Single by Sigma featuring Paloma Faith

from the album Life
- Released: 14 September 2014
- Recorded: 2014
- Genre: Drum and bass
- Length: 3:11
- Label: 3Beat; All Around the World;
- Songwriters: Peter Kelleher; Ben Kohn; Tom Barnes; Wayne Hector; Ella Eyre;
- Producers: Cameron Edwards; Joe Lenzie; TMS;

Sigma singles chronology
| "Nobody to Love" (2014) | "Changing" (2014) | "Higher" (2015) |

Paloma Faith singles chronology
| "Trouble with My Baby" (2014) | "Changing" (2014) | "Ready for the Good Life" (2014) |

Music video
- "Changing" on YouTube

= Changing (Sigma song) =

2014 single by Sigma

"Changing" is a song by British record production duo Sigma. It was co-written by TMS, Wayne Hector and Ella Eyre. The song features English singer Paloma Faith, most associated with her pop and soul ballads. This song was
heard on Vodafone commercials in October 2017 for the brand-new "Proud" campaign.

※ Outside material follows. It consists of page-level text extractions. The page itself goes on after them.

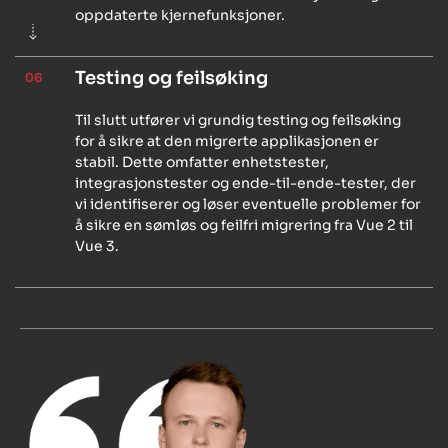
oppdaterte kjernefunksjoner.
Testing og feilsøking
06
Til slutt utfører vi grundig testing og feilsøking
for å sikre at den migrerte applikasjonen er
stabil. Dette omfatter enhetstester,
integrasjonstester og ende-til-ende-tester, der
vi identifiserer og løser eventuelle problemer for
å sikre en sømløs og feilfri migrering fra Vue 2 til
Vue 3.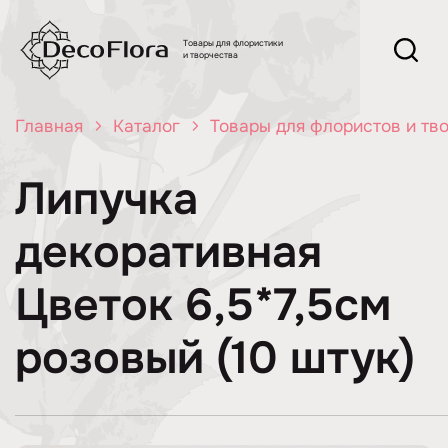
Товары для флористики
и творчества
Главная
Каталог
Товары для флористов и тв
Липучка
декоративная
Цветок 6,5*7,5см
розовый (10 штук)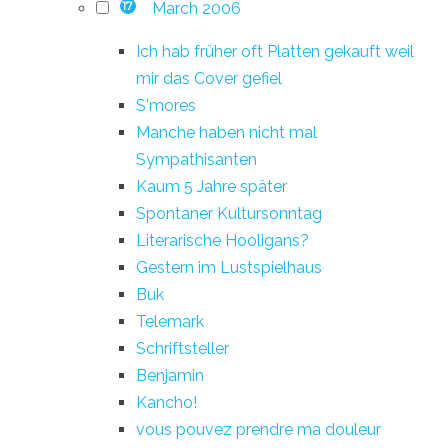
March 2006
17
Ich hab früher oft Platten gekauft weil
mir das Cover gefiel
S'mores
Manche haben nicht mal
Sympathisanten
Kaum 5 Jahre später
Spontaner Kultursonntag
Literarische Hooligans?
Gestern im Lustspielhaus
Buk
Telemark
Schriftsteller
Benjamin
Kancho!
vous pouvez prendre ma douleur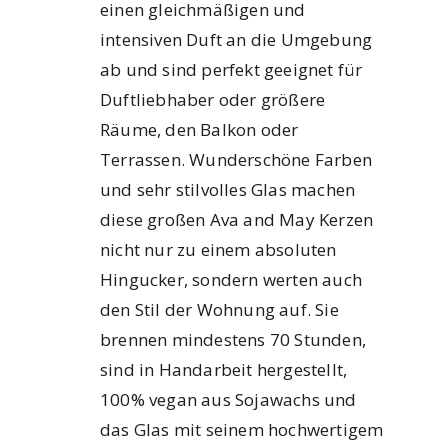
einen gleichmäßigen und
intensiven Duft an die Umgebung
ab und sind perfekt geeignet für
Duftliebhaber oder größere
Räume, den Balkon oder
Terrassen. Wunderschöne Farben
und sehr stilvolles Glas machen
diese großen Ava and May Kerzen
nicht nur zu einem absoluten
Hingucker, sondern werten auch
den Stil der Wohnung auf. Sie
brennen mindestens 70 Stunden,
sind in Handarbeit hergestellt,
100% vegan aus Sojawachs und
das Glas mit seinem hochwertigem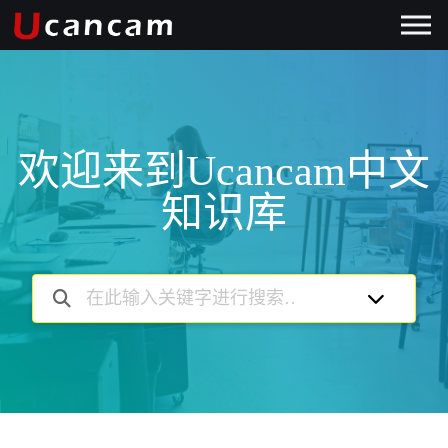
欢迎来到Ucancam中文
知识库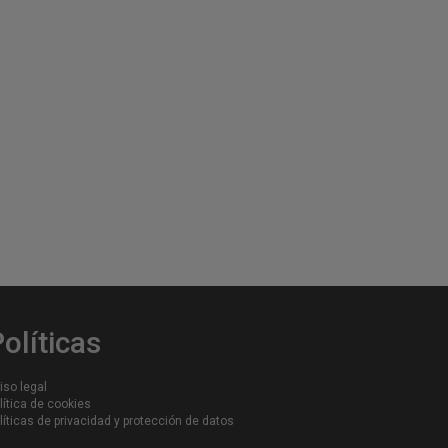
olíticas
iso legal
lítica de cookies
líticas de privacidad y protección de datos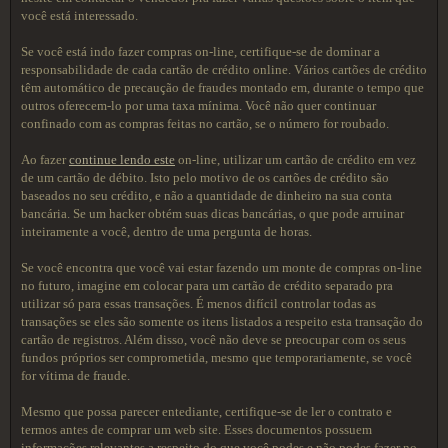
você está interessado.
Se você está indo fazer compras on-line, certifique-se de dominar a
responsabilidade de cada cartão de crédito online. Vários cartões de crédito
têm automático de precaução de fraudes montado em, durante o tempo que
outros oferecem-lo por uma taxa mínima. Você não quer continuar
confinado com as compras feitas no cartão, se o número for roubado.
Ao fazer
continue lendo este
on-line, utilizar um cartão de crédito em vez
de um cartão de débito. Isto pelo motivo de os cartões de crédito são
baseados no seu crédito, e não a quantidade de dinheiro na sua conta
bancária. Se um hacker obtém suas dicas bancárias, o que pode arruinar
inteiramente a você, dentro de uma pergunta de horas.
Se você encontra que você vai estar fazendo um monte de compras on-line
no futuro, imagine em colocar para um cartão de crédito separado pra
utilizar só para essas transações. É menos difícil controlar todas as
transações se eles são somente os itens listados a respeito esta transação do
cartão de registros. Além disso, você não deve se preocupar com os seus
fundos próprios ser comprometida, mesmo que temporariamente, se você
for vítima de fraude.
Mesmo que possa parecer entediante, certifique-se de ler o contrato e
termos antes de comprar um web site. Esses documentos possuem
informações relevantes a respeito do que você podes e não podes fazer no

"Changing" was released as the third single from their debut studio album Life (2015) on 14 September 2014, reaching number one for one week, becoming Faith's first UK number-one single and Sigma's second. An alternate version of the song appears on Faith's album A Perfect Contradiction: Outsiders' Edition.

==Music video==
The official music video, directed by Craig Moore, was uploaded to YouTube on 17 July 2014. It was shot in Miami. Both Sigma and Faith feature in the video. As of 18 June 2025, it has accumulated over 68 million views.

==Track listing==
- Digital download
1. "Changing" (featuring Paloma Faith) – 3:11

- Digital download – remixes
2. "Changing" (Sigma's VIP remix) (featuring Stylo G) – 3:28
3. "Changing" (Klingande remix) – 5:59
4. "Changing" (Purple Disco Machine remix) – 5:11
5. "Changing" (Majestic remix) – 4:49
6. "Changing" (Naxxos remix) – 4:44
7. "Changing" (Zoo Station club edit) – 5:44

==Charts==

===Weekly charts===

| Chart (2014–2015) | Peak position |
|---|---|
| Australia (ARIA) | 19 |
| Austria (Ö3 Austria Top 40) | 32 |
| Belgium (Ultratop 50 Flanders) | 4 |
| Belgium Dance (Ultratop Flanders) | 1 |
| Belgium (Ultratip Bubbling Under Flanders) | 1 |
| Belgium Dance Bubbling Under (Ultratop Flanders) | 1 |
| Belgium (Ultratop 50 Wallonia) | 34 |
| Belgium Dance (Ultratop Wallonia) | 6 |
| Belgium (Ultratip Bubbling Under Wallonia) | 34 |
| Czech Republic Airplay (ČNS IFPI) | 5 |
| Czech Republic Singles Digital (ČNS IFPI) | 97 |
| Denmark (Tracklisten) | 33 |
| Germany (GfK) | 87 |
| Ireland (IRMA) | 8 |
| Netherlands (Dutch Top 40) | 27 |
| Netherlands (Single Top 100) | 54 |
| New Zealand (Recorded Music NZ) | 9 |
| Poland Airplay (ZPAV) | 11 |
| Poland Dance (ZPAV) | 22 |
| Russia Airplay (TopHit) | 18 |
| Scottish Singles Sales (Official Charts) | 1 |
| Slovakia Airplay (ČNS IFPI) | 31 |
| Slovakia Singles Digital (ČNS IFPI) | 87 |
| Slovenia (SloTop50) | 37 |
| UK Singles (Official Charts) | 1 |
| UK Dance (Official Charts) | 1 |
| Ukraine Airplay (TopHit) | 89 |

===Year-end charts===

| Chart (2014) | Position |
|---|---|
| Australia Dance (ARIA) | 36 |
| Belgium (Ultratop 50 Flanders) | 91 |
| Belgium Dance (Ultratop Wallonia) | 78 |
| Netherlands Dance (MegaCharts) | 45 |
| Russia Airplay (TopHit) | 70 |
| UK Singles (OCC) | 34 |

==Certifications==

| Region | Certification | Certified units/sales |
| Australia (ARIA) | Gold | 35,000^{^} |
| New Zealand (RMNZ) | Platinum | 30,000^{‡} |
| United Kingdom (BPI) | 2× Platinum | 1,200,000^{‡} |
^{^} Shipments figures based on certification alone. ^{‡} Sales+streaming figures based on certification alone.